Ex-Nazi concentration camp guard removed from U.S. in 70th such deportation in history
95-year-old man was living in Tennessee, still collecting his German military pension, prosecutors say.
A 95-year-old German man living in Tennessee, who was still collecting his military pension from his time as a WWII Nazi concentration guard, was removed from the United States in the 70th such deportation in American history.
Friedrich Karl Berger was deported Friday, a year after a court ordered him removed for his work in 1945 as an armed guard in a Neuengamme concentration camp near Meppen, Germany.
“Berger’s removal demonstrates the Department of Justice’s and its law enforcement partners’ commitment to ensuring that the United States is not a safe haven for those who have participated in Nazi crimes against humanity and other human rights abuses,” Acting Attorney General Monty Wilkinson said. “The Department marshaled evidence that our Human Rights and Special Prosecutions Section found in archives here and in Europe, including records of the historic trial at Nuremberg of the most notorious former leaders of the defeated Nazi regime.

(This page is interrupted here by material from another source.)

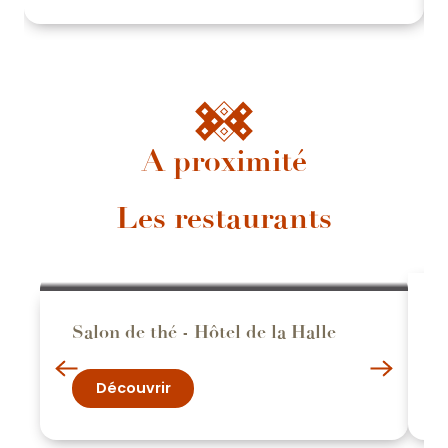
A proximité
Les restaurants
Salon de thé - Hôtel de la Halle
Découvrir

"In this year in which we mark the 75th anniversary of the Nuremberg convictions, this case shows that the passage even of many decades will not deter the Department from pursuing justice on behalf of the victims of Nazi crimes,” he added.

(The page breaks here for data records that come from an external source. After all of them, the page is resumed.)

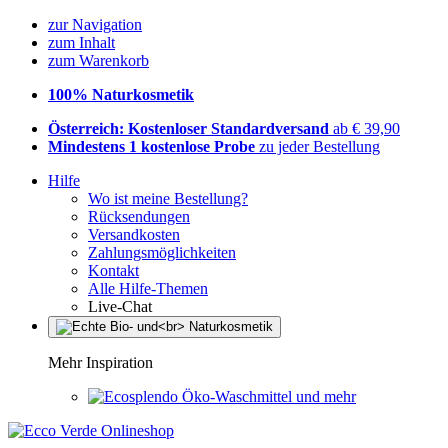
zur Navigation
zum Inhalt
zum Warenkorb
100% Naturkosmetik
Österreich: Kostenloser Standardversand
ab € 39,90
Mindestens 1 kostenlose Probe
zu jeder Bestellung
Hilfe
Wo ist meine Bestellung?
Rücksendungen
Versandkosten
Zahlungsmöglichkeiten
Kontakt
Alle Hilfe-Themen
Live-Chat
Mehr Inspiration
Öko-Waschmittel und mehr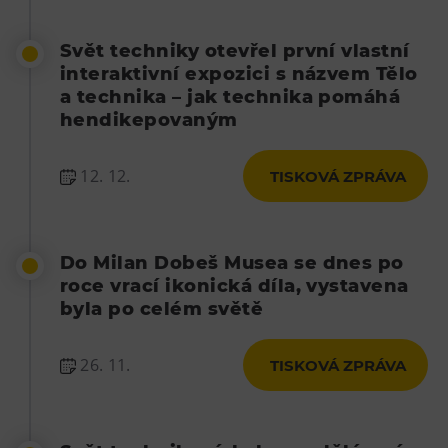
L’Osteria
PECKA DOV
Svět techniky otevřel první vlastní
Restaurace VP ART
interaktivní expozici s názvem Tělo
a technika – jak technika pomáhá
Bistropen
hendikepovaným
CØKAFE Dolní Vítkovice
FUTURE café
12. 12.
TISKOVÁ ZPRÁVA
Catering
Ubytování
Do Milan Dobeš Musea se dnes po
Hotel VP1
roce vrací ikonická díla, vystavena
byla po celém světě
Vila Liběna
26. 11.
Další
TISKOVÁ ZPRÁVA
Narozeninové oslavy
Letní tábory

A judge ruled in February 2020 after a two-day trial that Meppen prisoners were held in winter 1945 in “atrocious” conditions and were exploited for outdoor forced labor. Berger admitted that he guarded the prisoners to prevent them from escaping during their dawn-to-dusk workday, on their way to worksites and on their way back to a Nazi-run subcamp in the evening, the Justice Department said.

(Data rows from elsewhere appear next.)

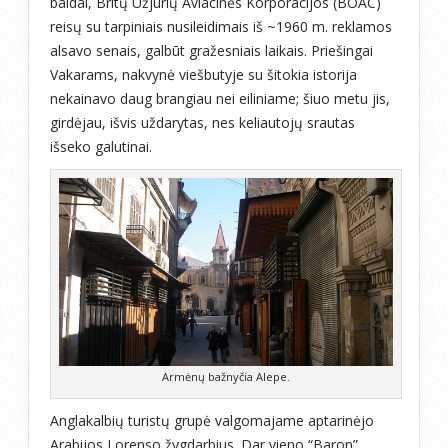
baldai, Britų Užjūrių Aviacinės Korporacijos (BOAC)
reisų su tarpiniais nusileidimais iš ~1960 m. reklamos
alsavo senais, galbūt gražesniais laikais. Priešingai
Vakarams, nakvynė viešbutyje su šitokia istorija
nekainavo daug brangiau nei eiliniame; šiuo metu jis,
girdėjau, išvis uždarytas, nes keliautojų srautas
išseko galutinai.
Armėnų bažnyčia Alepe.
Anglakalbių turistų grupė valgomajame aptarinėjo
Arabijos Lorenso žygdarbius. Dar vieno “Baron”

Last November, the Board of Immigration Appeals upheld an immigration judge's Feb. 28, 2020 order from the United States because he engaged “willing service as an armed guard of prisoners at a concentration camp where persecution took place.”
The court concluded Berger served at a Neuengamme sub-camp near Meppen, where the prisoners included “Jews, Poles, Russians, Danes, Dutch, Latvians, French, Italians, and political opponents” of the Nazis, and helped guard the prisoners during a forcible evacuation to the Neuengamme main camp. Prosecutors said the nearly two-week trip under inhumane conditions claimed the lives of approximately 70 prisoners.
The court's order noted that Berger admitted he never requested a transfer from concentration camp guard service and that he continues to receive a pension as a German worker, “including his wartime service.”